_Task statement_:
Count, in the entries below, the lines in which "akupresura" occurs. Give the number, nothing more.

[Opening Supplied records section]

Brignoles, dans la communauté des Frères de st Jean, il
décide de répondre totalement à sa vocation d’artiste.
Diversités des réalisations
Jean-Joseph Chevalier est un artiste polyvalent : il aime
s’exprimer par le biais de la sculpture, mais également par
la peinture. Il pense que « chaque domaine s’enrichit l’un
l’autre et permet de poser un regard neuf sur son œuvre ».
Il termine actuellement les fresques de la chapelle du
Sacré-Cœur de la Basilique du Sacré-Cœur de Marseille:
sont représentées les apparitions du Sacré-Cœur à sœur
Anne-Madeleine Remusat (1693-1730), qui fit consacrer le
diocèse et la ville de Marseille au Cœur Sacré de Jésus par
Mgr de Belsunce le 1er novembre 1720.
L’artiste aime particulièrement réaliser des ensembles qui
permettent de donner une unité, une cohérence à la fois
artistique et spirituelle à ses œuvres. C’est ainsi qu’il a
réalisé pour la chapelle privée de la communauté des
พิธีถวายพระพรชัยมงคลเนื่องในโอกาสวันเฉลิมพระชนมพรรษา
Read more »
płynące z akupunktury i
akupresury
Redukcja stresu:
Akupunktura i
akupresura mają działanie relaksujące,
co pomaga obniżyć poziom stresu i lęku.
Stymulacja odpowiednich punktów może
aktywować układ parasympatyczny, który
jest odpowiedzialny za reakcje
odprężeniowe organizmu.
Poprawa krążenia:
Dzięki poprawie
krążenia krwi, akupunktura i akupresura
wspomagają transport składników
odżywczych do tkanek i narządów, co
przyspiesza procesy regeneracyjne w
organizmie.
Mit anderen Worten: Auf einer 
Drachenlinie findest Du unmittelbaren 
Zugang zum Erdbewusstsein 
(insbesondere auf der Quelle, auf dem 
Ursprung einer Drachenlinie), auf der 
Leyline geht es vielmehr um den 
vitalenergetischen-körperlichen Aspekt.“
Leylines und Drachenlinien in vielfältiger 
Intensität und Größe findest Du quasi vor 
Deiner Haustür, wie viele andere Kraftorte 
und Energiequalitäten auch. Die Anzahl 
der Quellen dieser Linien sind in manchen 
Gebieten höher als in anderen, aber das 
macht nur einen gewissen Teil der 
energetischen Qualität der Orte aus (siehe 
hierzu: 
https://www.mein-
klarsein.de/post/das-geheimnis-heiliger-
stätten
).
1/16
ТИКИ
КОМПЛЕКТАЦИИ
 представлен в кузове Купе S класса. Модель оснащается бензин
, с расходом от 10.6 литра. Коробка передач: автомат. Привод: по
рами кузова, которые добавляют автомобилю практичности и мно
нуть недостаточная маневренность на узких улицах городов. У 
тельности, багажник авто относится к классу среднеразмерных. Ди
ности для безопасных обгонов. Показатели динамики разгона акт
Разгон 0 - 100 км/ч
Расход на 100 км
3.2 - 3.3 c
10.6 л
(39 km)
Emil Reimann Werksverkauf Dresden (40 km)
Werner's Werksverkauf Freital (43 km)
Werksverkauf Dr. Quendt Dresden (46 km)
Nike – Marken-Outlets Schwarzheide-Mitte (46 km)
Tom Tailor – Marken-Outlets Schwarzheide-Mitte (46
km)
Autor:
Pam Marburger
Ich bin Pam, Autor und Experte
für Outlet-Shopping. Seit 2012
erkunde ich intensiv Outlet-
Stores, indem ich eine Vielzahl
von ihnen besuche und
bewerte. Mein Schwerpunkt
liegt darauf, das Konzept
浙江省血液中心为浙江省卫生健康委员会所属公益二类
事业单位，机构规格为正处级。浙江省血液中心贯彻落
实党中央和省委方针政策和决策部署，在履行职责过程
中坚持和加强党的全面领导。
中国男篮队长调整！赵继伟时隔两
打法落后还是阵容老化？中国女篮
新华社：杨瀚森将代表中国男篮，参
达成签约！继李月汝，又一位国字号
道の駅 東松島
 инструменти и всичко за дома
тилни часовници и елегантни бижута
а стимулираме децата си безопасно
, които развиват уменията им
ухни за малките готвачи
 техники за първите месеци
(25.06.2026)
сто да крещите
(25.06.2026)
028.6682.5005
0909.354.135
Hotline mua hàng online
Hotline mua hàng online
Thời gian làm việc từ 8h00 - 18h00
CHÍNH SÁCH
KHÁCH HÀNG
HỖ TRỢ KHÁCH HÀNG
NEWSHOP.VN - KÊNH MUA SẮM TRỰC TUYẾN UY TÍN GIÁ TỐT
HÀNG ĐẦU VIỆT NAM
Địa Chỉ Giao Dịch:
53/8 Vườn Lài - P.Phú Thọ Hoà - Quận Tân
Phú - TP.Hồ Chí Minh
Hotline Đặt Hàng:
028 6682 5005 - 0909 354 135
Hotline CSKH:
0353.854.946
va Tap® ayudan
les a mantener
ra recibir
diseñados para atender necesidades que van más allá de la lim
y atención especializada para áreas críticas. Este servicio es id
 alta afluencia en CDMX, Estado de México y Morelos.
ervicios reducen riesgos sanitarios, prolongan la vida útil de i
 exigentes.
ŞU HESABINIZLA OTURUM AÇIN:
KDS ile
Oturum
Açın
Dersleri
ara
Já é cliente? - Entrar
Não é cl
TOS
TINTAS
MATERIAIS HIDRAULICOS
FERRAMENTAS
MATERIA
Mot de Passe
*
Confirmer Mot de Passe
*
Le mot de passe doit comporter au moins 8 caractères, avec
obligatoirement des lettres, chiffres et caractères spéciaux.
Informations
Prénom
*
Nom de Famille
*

[Closing Supplied records section]

_Result of this exercise_:
2